In her memorandum in opposition to the motion to dismiss, the plaintiff admits that her complaint alleges Rousseau and St. Augustine's Church failed to exercise the degree of care ordinarily used by "priests" and "churches." She argues, however, that § 52-123 "requires the Court to look at the substance of [the] plaintiff's complaint rather than a hypertechnical analysis of the form," and that her claims sound in simple negligence and not clergy malpractice. The plaintiff's construal of the scope of § 52-123 is impermissibly broad. Section 52-123 allows the court to correct circumstantial defects such as misnomers and misdescriptions, which are not at issue in this case, where the plaintiff simply alleges that Rousseau and St. Augustine's Church failed to exercise the degree of care ordinarily used by "priests" and "churches." The plaintiff did not erroneously misdirect its action or use a misnomer in her complaint. Accordingly, the plaintiff cannot rely on § 52-123 to support her argument that her claims sound in simple negligence rather than clergy malpractice.

B

"Malpractice is commonly defined as the failure of one rendering professional services to exercise that degree of skill and learning commonly applied under all the circumstances in the community by the average prudent reputable member of the profession with the result of injury, loss, or damage to the recipient of those services...." (Internal quotation marks omitted.) Ackerly & Brown, LLP v. Smithies, 109 Conn.App. 584, 586 n. 2, 952 A.2d 110 (2008). "`[C]ourts throughout the United States have uniformly rejected claims for clergy malpractice under the First Amendment' because such claims would `necessarily entangle the court in the examination of religious doctrine, practice, or church polityan inquiry that ... is prohibited by the Establishment Clause.'" DeCorso v. Watchtower Bible & Tract Society of New York, Inc., supra, 78 Conn.App. at 879, 829 A.2d 38, citing Franco v. Church of Jesus Christ of Latter-day Saints, 21 P.3d 198, 204 (Utah 2001).

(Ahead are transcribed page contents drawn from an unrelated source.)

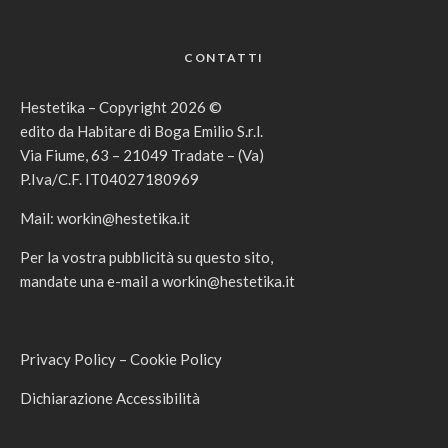
CONTATTI
Hestetika – Copyright 2026 ©
edito da Habitare di Boga Emilio S.r.l.
Via Fiume, 63 – 21049 Tradate – (Va)
P.Iva/C.F. IT04027180969
Mail:
workin@hestetika.it
Per la vostra pubblicità su questo sito,
mandate una e-mail a
workin@hestetika.it
Privacy Policy
–
Cookie Policy
Dichiarazione Accessibilità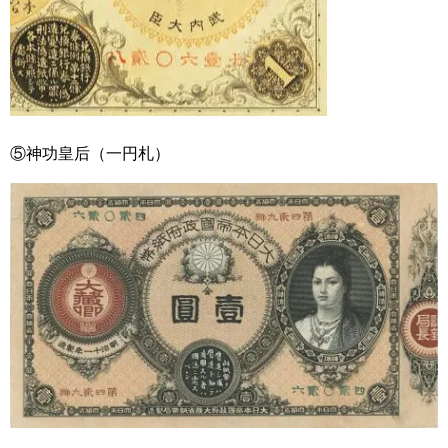
⑤神功皇后（一円札）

According to the plaintiff, Rousseau "[failed] to exercise that degree of care and skill ordinarily and customarily used by priests performing Catholic Charismatic *363 Renewal healing services under all of the facts and circumstances...." (Emphasis added.) She alleges that St. Augustine's Church "[failed] to exercise that degree of care and skill ordinarily and customarily used by churches performing Catholic Charismatic Renewal healing services under all of the facts and circumstances...." (Emphasis added.) She further alleges, inter alia, that all three defendants "failed to promulgate and/or enforce rules, regulations, standards and protocols for attendees such as the plaintiff"; "failed to have attendees seated or kneeling" while being prayed over; "failed to adequately train and supervise the `catchers' at the healing service"; and "failed to exercise that degree of care and skill or diligence ordinarily had by charismatic priests in the Catholic Charismatic Revival."

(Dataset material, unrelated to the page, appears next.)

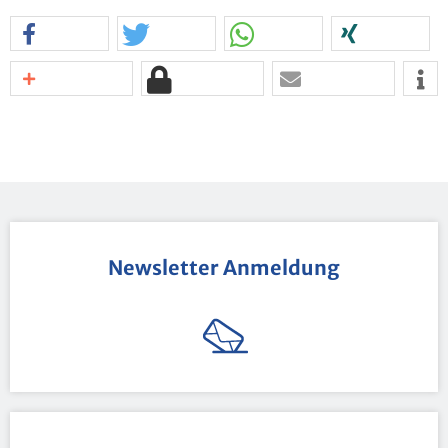
News­let­ter An­mel­dung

The plaintiff alleges that the defendants failed to carry out their duties to exercise the appropriate degree of care by charismatic priests and churches during the ritual. She argues that "[i]t is clear that [the defendants] foresaw a duty to protect people" from injuring themselves by having people stand behind healing ritual participants to catch them. In addition, she states that the church could have taken other precautions to ensure the safety of healing ritual participants, such as placing a soft object behind a participant to break their fall, providing warnings to participants about the potential dangers of "resting in the spirit," and ensuring that "catchers" were adequately supervised and trained to carry out their duties.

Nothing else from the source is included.